DC2020: Is Exposing Bare Metal Practical or Dangerous?

One of IBM’s major announcements at Think 2018 was Managed Kubernetes on Bare Metal. This new offering combines elements of their existing offerings to expose some additional security, attestation and performance isolation. Bare metal has been a hot topic for cloud service providers recently with AWS adding it to their platform and Oracle using it as their primary IaaS. With these offerings as a backdrop, let’s explore the role of bare metal in the 2020 Data Center (DC2020).

Physical servers (aka bare metal) are the core building block for any data center; however, they are often abstracted out of sight by a virtualization layer such as VMware, KVM, HyperV or many others. These platforms are useful for many reasons. In this post, we’re focused on the fact that they provide a control API for infrastructure that makes it possible to manage compute, storage and network requests. Yet the abstraction comes at a price in cost, complexity and performance.

The historical lack of good API control has made bare metal less attractive, but that is changing quickly due to two forces.

These two forces are Container Platforms and Bare Metal as a Service or BMaaS (disclosure: RackN offers a private BMaaS platform called Digital Rebar). Container Platforms such as Kubernetes provide an application service abstraction level for data center consumers that eliminates the need for users to worry about traditional infrastructure concerns.  That means that most users no longer rely on APIs for compute, network or storage allowing the platform to handle those issues. On the other side, BMaaS VM infrastructure level APIs for the actual physical layer of the data center allow users who care about compute, network or storage the ability to work without VMs.  

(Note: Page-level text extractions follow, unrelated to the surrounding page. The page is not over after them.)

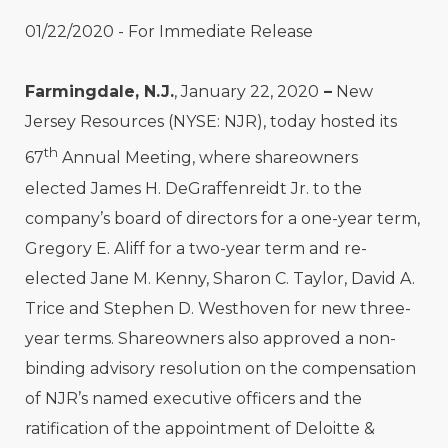
01/22/2020 - For Immediate Release
Farmingdale, N.J.
, January 22, 2020
–
New
Jersey Resources (NYSE: NJR), today hosted its
th
67
Annual Meeting, where shareowners
elected James H. DeGraffenreidt Jr. to the
company’s board of directors for a one-year term,
Gregory E. Aliff for a two-year term and re-
elected Jane M. Kenny, Sharon C. Taylor, David A.
Trice and Stephen D. Westhoven for new three-
year terms. Shareowners also approved a non-
binding advisory resolution on the compensation
of NJR’s named executive officers and the
ratification of the appointment of Deloitte &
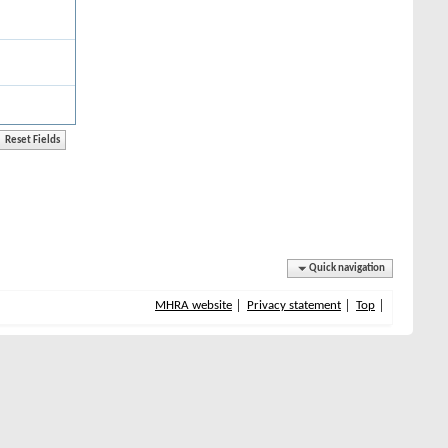
Quick navigation
MHRA website
Privacy statement
Top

The combination of containers and bare metal APIs has the potential to squeeze virtualization into a limited role.

The IBM bare metal Kubernetes announcement illustrates both of these forces working together.  Users of the managed Kubernetes service are working through the container abstraction interface and really don’t worry about the infrastructure; however, IBM is able to leverage their internal bare metal APIs to offer enhanced features to those users without changing the service offering.  These benefits include security (IBM White Paper on Security), isolation, performance and (eventually) access to metal features like GPUs. While the IBM offering still includes VMs as an option, it is easy to anticipate that becoming less attractive for all but smaller clusters.

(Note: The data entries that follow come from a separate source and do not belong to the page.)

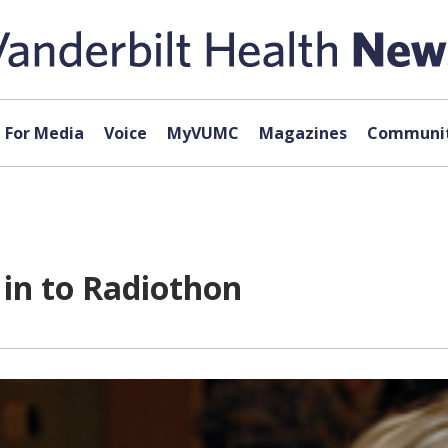
For Media
Voice
MyVUMC
Magazines
Communit
 in to Radiothon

The impact for DC2020 is that operators need to rethink how they rely on virtualization as a ubiquitous abstraction.  As more applications rely on container service abstractions the platforms will grow in size and virtualization will provide less value.  With the advent of better control of the bare metal infrastructure, operators have real options to get deep control without adding virtualization as a requirement.

Shifting to new platforms creates opportunities to streamline operations in DC2020.

Even with virtualization and containers, having better control of the bare metal is a critical addition to data center operations.  The ideal data center has automation and control APIs for every possible component from the metal up.